Arrays
Many kinds of data can be represented by variables that store just one value such as an INT or BOOL. But sometimes we need to manage a list of multiple things. We call such a list an array, which contains things called elements, that are accessed using numbers called indexes. The first array element has index 0. Indexes are an important feature, since the index can be computed, for example allowing a LOOP to process each element one by one.
There are two kinds of arrays:
-
Fixed-size arrays always have the same number of elements. For example, a list of walls (0=north, 1=south, 2=east, 3=west).
-
Variable-size arrays have a counter (
SIZE) that keeps track of the number of elements in the array. They also have a maximum size (MAX) based on the way memory is managed by Hybrix. A variable-size array could be useful for tracking a list of words. The list gets longer each time we add another word.
Fixed-size arrays
Suppose we want to play Tic Tac Toe. The game board will have 9 cells, and each cell can have an X or O or blank. We could represent this using 9 variables:
MODULE MAIN
# TIC TAC TOE CELLS. THE VALUES ARE: 0="O", 1="X", -1=BLANK
VAR CELL_0: INT
VAR CELL_1: INT
VAR CELL_2: INT
VAR CELL_3: INT
VAR CELL_4: INT
VAR CELL_5: INT
VAR CELL_6: INT
VAR CELL_7: INT
VAR CELL_8: INT
FUNC START()
# INITIALLY, MAKE ALL THE CELLS BLANK
-1 --> MAIN::CELL_0
-1 --> MAIN::CELL_1
-1 --> MAIN::CELL_2
-1 --> MAIN::CELL_3
-1 --> MAIN::CELL_4
-1 --> MAIN::CELL_5
-1 --> MAIN::CELL_6
-1 --> MAIN::CELL_7
-1 --> MAIN::CELL_8
END FUNC
END MODULE
It is awkward to manage so many variables, though. Instead, let's replace it with one variable that is an array of 9 integers. Its Hybrix type will be INT[SIZE 9] instead of INT:
MODULE MAIN
# AN ARRAY OF TIC TAC TOE CELLS. THE VALUES ARE: 0="O", 1="X", -1=BLANK
VAR CELLS: INT[SIZE 9]
FUNC START()
# CREATE A NEW ARRAY AND ASSIGN IT TO "MAIN::CELLS".

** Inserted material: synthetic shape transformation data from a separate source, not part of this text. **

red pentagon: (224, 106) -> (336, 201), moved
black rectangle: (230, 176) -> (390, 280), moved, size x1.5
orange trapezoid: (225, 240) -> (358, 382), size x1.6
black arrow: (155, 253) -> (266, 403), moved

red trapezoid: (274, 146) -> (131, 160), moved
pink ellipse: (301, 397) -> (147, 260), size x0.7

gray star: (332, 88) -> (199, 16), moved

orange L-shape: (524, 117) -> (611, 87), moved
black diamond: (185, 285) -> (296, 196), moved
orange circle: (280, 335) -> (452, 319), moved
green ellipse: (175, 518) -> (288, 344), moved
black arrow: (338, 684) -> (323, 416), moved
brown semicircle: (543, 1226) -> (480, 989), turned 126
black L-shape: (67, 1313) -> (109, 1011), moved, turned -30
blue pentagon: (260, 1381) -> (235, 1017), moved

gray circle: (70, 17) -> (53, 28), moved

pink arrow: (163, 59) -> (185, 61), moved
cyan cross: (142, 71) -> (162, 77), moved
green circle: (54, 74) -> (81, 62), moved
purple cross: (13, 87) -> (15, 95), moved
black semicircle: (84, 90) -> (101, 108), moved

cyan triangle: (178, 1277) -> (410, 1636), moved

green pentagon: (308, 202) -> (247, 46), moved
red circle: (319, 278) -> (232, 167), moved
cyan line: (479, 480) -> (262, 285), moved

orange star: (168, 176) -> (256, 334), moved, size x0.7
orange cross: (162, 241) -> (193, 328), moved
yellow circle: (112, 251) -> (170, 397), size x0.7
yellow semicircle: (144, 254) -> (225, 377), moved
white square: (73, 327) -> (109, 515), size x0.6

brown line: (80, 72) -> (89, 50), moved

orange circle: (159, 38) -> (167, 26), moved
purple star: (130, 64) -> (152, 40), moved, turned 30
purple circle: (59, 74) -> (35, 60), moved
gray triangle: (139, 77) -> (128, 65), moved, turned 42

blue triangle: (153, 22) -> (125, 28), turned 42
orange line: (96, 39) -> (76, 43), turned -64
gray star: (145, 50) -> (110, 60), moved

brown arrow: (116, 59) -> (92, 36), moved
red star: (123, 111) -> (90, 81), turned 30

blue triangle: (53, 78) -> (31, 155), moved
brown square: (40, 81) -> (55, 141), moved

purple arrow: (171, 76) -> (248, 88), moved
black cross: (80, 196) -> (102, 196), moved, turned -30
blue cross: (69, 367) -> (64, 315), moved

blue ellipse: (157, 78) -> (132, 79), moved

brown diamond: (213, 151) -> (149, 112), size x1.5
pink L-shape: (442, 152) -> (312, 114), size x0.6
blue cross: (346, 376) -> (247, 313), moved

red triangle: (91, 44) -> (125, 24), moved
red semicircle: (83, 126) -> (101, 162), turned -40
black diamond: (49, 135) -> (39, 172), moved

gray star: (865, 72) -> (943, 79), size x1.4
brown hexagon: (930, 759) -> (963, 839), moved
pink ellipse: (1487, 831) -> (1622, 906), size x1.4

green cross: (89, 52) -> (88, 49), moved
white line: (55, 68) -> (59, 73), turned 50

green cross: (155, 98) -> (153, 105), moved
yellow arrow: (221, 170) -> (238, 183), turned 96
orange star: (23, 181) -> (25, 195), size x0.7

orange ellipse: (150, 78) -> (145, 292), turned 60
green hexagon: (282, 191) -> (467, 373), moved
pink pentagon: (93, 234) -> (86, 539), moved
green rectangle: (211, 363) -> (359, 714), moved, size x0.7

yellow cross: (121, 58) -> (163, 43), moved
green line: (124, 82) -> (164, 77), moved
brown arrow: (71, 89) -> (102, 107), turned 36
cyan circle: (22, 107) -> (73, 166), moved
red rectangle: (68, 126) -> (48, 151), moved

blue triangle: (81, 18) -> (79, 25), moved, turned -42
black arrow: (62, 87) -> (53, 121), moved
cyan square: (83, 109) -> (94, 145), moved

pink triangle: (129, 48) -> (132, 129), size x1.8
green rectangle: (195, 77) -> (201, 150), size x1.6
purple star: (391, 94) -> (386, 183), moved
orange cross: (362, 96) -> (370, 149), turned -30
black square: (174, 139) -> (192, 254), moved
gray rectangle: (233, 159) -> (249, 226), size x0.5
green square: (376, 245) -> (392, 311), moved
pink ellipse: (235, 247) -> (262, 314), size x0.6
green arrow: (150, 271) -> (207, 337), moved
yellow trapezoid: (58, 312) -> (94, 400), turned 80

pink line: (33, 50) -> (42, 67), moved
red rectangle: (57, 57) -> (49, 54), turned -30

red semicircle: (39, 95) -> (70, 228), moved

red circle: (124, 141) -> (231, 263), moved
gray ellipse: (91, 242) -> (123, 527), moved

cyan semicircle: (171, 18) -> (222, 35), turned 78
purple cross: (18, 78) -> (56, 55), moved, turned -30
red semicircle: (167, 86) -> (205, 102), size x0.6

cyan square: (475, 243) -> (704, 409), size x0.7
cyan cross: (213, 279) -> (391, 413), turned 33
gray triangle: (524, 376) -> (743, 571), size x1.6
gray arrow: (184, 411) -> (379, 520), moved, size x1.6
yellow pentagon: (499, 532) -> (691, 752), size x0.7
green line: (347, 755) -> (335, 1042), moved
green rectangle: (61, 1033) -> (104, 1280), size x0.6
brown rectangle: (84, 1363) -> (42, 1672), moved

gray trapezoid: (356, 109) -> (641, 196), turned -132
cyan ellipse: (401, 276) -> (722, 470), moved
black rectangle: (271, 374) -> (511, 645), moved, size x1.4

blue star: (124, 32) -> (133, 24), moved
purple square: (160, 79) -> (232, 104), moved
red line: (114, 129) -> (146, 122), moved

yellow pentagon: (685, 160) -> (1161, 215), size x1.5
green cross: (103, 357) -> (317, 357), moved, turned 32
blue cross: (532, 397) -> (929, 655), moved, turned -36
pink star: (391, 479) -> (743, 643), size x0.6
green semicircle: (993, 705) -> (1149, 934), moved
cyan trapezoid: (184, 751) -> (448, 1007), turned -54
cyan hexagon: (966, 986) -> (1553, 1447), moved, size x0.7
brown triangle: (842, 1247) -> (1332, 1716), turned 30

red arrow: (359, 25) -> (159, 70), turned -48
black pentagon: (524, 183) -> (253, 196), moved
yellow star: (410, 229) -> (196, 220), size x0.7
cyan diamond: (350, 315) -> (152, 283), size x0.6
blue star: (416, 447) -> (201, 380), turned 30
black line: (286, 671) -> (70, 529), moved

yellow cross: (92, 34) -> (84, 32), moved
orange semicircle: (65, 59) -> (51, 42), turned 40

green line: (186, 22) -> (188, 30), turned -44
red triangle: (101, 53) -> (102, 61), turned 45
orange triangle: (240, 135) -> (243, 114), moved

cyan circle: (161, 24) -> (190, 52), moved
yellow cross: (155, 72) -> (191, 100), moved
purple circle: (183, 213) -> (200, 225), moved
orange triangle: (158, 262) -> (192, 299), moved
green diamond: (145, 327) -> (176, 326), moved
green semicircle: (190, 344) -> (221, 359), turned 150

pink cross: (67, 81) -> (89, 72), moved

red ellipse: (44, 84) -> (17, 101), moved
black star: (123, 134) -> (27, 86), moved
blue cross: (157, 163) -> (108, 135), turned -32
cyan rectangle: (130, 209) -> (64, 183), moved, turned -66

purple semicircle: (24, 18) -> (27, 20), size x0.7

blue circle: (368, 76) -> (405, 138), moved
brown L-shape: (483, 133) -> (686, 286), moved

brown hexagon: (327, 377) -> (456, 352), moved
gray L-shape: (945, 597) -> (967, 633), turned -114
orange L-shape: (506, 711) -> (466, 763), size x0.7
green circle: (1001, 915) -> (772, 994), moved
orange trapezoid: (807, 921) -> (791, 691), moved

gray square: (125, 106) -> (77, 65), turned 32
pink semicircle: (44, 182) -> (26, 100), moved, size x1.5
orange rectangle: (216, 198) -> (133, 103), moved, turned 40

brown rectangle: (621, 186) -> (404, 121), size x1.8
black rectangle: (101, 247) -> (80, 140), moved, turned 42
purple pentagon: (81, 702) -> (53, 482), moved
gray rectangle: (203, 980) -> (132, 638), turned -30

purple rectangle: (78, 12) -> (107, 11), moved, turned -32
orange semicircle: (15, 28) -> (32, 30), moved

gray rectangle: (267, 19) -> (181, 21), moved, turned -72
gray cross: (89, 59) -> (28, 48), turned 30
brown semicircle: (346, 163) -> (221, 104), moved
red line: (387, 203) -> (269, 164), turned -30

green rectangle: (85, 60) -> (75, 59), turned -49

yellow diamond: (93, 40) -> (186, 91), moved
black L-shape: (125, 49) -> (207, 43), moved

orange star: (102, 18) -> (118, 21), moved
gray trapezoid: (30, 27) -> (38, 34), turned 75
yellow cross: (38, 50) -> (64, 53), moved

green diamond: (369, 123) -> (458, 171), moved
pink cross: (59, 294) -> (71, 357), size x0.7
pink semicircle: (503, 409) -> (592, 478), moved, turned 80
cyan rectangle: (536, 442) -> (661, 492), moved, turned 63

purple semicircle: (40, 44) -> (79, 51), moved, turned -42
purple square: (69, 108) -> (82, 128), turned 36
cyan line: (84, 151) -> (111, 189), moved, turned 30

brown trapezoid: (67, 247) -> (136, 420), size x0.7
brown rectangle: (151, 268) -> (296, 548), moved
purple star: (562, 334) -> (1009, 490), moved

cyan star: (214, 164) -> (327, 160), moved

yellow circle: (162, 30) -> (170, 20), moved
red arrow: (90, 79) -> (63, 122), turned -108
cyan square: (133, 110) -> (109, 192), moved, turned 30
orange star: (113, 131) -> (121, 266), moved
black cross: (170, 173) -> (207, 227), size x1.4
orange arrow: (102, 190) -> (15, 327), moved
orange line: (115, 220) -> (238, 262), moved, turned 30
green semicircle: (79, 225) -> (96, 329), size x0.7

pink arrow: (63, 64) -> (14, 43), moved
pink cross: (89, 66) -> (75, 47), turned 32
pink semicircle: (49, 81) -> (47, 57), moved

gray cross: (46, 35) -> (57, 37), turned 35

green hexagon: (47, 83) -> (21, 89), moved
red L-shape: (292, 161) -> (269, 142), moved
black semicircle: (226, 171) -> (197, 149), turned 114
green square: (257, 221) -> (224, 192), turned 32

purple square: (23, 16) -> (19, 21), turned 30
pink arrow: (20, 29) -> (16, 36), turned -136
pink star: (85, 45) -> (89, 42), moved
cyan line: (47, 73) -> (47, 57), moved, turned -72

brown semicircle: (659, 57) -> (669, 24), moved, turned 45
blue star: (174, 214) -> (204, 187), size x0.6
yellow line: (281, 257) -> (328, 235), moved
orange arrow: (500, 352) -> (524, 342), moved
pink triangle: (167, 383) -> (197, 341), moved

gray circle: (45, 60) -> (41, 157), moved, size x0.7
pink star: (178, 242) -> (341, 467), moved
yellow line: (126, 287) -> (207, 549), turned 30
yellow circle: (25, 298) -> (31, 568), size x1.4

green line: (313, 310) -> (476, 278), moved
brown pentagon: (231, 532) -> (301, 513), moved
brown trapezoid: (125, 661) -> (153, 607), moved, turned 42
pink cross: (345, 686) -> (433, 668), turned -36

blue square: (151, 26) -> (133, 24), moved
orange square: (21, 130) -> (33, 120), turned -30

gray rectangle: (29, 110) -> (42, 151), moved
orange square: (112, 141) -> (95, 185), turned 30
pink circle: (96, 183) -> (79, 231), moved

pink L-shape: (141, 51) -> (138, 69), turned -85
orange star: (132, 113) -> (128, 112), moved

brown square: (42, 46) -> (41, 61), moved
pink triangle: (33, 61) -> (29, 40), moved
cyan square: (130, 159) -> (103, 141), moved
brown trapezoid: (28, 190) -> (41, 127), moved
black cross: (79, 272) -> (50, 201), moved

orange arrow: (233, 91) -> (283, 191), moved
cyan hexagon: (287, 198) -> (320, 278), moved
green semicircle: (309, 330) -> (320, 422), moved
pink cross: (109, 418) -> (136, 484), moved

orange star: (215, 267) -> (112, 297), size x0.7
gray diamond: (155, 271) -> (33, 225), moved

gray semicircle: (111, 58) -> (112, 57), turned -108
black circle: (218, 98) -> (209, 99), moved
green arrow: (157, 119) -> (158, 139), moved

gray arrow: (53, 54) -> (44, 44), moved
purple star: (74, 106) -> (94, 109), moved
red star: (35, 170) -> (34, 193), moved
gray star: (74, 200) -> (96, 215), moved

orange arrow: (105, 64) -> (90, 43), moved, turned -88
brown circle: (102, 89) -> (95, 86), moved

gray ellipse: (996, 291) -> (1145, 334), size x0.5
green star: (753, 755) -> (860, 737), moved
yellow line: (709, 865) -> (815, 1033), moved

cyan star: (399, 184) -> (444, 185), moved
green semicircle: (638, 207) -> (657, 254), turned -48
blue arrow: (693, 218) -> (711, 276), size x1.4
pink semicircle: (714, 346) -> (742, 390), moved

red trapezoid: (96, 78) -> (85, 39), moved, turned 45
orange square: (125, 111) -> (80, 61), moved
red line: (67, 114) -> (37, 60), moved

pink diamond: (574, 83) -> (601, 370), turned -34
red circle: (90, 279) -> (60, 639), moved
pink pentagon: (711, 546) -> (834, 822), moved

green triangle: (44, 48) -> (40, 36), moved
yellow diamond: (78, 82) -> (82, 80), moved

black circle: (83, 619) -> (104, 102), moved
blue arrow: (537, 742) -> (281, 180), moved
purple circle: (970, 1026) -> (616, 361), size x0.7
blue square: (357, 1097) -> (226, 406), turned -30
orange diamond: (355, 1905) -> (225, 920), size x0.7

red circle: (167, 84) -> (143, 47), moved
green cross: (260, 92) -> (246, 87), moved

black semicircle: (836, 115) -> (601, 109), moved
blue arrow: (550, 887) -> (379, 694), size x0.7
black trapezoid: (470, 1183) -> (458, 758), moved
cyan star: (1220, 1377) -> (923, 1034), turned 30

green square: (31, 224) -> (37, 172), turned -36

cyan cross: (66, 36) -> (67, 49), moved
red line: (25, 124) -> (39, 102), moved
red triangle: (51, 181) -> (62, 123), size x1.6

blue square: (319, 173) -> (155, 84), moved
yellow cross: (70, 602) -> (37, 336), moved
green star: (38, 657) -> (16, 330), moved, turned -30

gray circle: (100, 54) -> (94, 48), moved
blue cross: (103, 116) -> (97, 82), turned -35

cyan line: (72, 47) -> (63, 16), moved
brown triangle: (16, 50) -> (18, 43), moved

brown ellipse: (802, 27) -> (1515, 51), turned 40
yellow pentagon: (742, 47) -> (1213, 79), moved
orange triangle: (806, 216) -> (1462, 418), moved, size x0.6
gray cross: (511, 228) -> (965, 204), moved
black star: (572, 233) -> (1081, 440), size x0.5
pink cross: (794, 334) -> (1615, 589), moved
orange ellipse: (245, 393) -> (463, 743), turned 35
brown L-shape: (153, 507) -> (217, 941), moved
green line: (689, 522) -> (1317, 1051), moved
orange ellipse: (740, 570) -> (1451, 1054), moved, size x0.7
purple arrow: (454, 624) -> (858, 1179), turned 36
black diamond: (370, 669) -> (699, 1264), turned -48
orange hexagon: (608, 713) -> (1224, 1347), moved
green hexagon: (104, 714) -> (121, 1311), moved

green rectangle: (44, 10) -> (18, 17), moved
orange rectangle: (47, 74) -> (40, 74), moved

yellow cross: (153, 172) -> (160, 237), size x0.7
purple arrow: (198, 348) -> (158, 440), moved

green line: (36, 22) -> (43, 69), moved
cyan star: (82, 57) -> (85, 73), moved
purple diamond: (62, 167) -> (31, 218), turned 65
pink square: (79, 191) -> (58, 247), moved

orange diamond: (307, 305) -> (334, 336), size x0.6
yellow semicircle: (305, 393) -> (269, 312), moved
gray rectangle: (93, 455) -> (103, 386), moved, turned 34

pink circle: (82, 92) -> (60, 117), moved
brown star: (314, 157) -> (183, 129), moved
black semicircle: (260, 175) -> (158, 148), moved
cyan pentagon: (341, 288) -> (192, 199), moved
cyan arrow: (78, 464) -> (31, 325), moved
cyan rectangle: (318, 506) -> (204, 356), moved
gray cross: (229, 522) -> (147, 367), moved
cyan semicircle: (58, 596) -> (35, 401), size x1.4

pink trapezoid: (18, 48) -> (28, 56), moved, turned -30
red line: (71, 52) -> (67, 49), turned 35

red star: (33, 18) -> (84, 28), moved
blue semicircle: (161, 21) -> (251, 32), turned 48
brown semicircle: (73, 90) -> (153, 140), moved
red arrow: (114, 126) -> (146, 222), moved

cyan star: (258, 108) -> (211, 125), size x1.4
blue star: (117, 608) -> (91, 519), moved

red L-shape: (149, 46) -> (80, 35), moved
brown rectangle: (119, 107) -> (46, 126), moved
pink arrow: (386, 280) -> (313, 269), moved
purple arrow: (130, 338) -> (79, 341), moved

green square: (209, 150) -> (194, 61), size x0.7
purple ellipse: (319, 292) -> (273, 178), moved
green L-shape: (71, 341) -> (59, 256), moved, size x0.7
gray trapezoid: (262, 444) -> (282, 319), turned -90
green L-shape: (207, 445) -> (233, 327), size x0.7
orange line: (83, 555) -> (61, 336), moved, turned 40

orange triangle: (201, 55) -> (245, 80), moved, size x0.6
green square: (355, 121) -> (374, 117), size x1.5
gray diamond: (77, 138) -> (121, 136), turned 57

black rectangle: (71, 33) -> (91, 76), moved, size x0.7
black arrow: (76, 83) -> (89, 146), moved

NEW INT[SIZE 9]() --> MAIN::CELLS
# MARK ALL THE CELLS AS BLANK
-1 --> MAIN::CELLS[0]
-1 --> MAIN::CELLS[1]
-1 --> MAIN::CELLS[2]
-1 --> MAIN::CELLS[3]
-1 --> MAIN::CELLS[4]
-1 --> MAIN::CELLS[5]
-1 --> MAIN::CELLS[6]
-1 --> MAIN::CELLS[7]
-1 --> MAIN::CELLS[8]
END FUNC
END MODULE
Let's shorten this code by replacing the index numbers with a variable I:
MODULE MAIN
# AN ARRAY OF CELLS
VAR CELLS: INT[SIZE 9]
FUNC START()
VAR I: INT
# CREATE A NEW ARRAY AND ASSIGN IT TO "MAIN::CELLS".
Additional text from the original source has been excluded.